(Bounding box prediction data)
((
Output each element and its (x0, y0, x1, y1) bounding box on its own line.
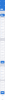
button[interactable] (0, 35, 5, 38)
button[interactable] (0, 18, 5, 21)
button[interactable] (0, 14, 5, 16)
button[interactable] (0, 25, 5, 28)
button[interactable] (0, 88, 5, 91)
button[interactable] (0, 31, 5, 35)
button[interactable] (0, 28, 5, 31)
button[interactable] (0, 81, 5, 84)
button[interactable] (0, 54, 5, 57)
button[interactable] (0, 70, 5, 73)
button[interactable] (0, 91, 5, 95)
button[interactable] (0, 61, 5, 64)
button[interactable] (0, 51, 5, 54)
button[interactable] (0, 44, 5, 48)
button[interactable] (0, 76, 5, 80)
button[interactable] (0, 84, 5, 88)
button[interactable] (0, 21, 5, 25)
button[interactable] (0, 41, 5, 44)
button[interactable] (0, 73, 5, 76)
button[interactable] (0, 58, 5, 61)
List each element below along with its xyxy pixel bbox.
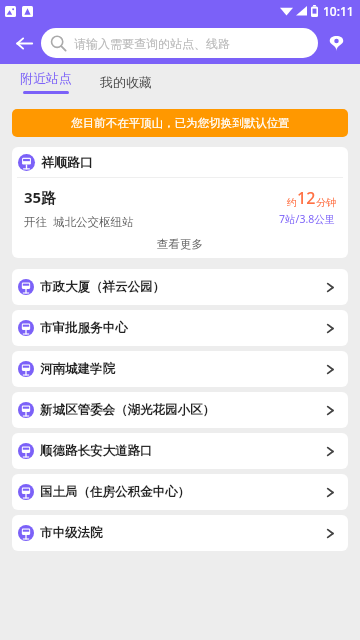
staticText: 请输入需要查询的站点、线路 [74,36,230,51]
staticText: 您目前不在平顶山，已为您切换到默认位置 [71,116,290,130]
staticText: 10:11 [323,3,354,19]
staticText: 市中级法院 [40,525,103,541]
staticText: 约 [287,196,297,209]
staticText: 新城区管委会（湖光花园小区） [40,402,215,418]
staticText: 国土局（住房公积金中心） [40,484,190,500]
staticText: 35路 [24,187,57,207]
staticText: 查看更多 [157,237,203,251]
button[interactable]: 请输入需要查询的站点、线路 [41,28,318,58]
staticText: 7站/3.8公里 [279,212,336,226]
staticText: 附近站点 [20,70,72,86]
button[interactable]: Back [10,29,38,57]
button[interactable]: 查看更多 [12,230,348,258]
staticText: 分钟 [316,196,336,209]
staticText: 祥顺路口 [41,154,93,170]
button[interactable]: 附近站点 [16,70,76,94]
staticText: 我的收藏 [100,74,152,90]
button[interactable]: Location [322,29,350,57]
staticText: 12 [297,187,316,209]
staticText: 顺德路长安大道路口 [40,443,153,459]
button[interactable]: 河南城建学院 [12,351,348,387]
button[interactable]: 国土局（住房公积金中心） [12,474,348,510]
button[interactable]: 新城区管委会（湖光花园小区） [12,392,348,428]
staticText: 开往 城北公交枢纽站 [24,214,134,230]
staticText: 市审批服务中心 [40,320,128,336]
button[interactable]: 您目前不在平顶山，已为您切换到默认位置 [12,109,348,137]
button[interactable]: 我的收藏 [96,70,156,94]
button[interactable]: 顺德路长安大道路口 [12,433,348,469]
button[interactable]: 祥顺路口 [12,147,348,258]
staticText: 河南城建学院 [40,361,115,377]
button[interactable]: 市中级法院 [12,515,348,551]
button[interactable]: 市政大厦（祥云公园） [12,269,348,305]
staticText: 市政大厦（祥云公园） [40,279,165,295]
button[interactable]: 市审批服务中心 [12,310,348,346]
))
◆ **Exercise instructions**
Copy out every line from the records that has the word "请输入需要查询的站点".

◆ **Response box**
staticText: 请输入需要查询的站点、线路 [74,36,230,51]
button[interactable]: 请输入需要查询的站点、线路 [41,28,318,58]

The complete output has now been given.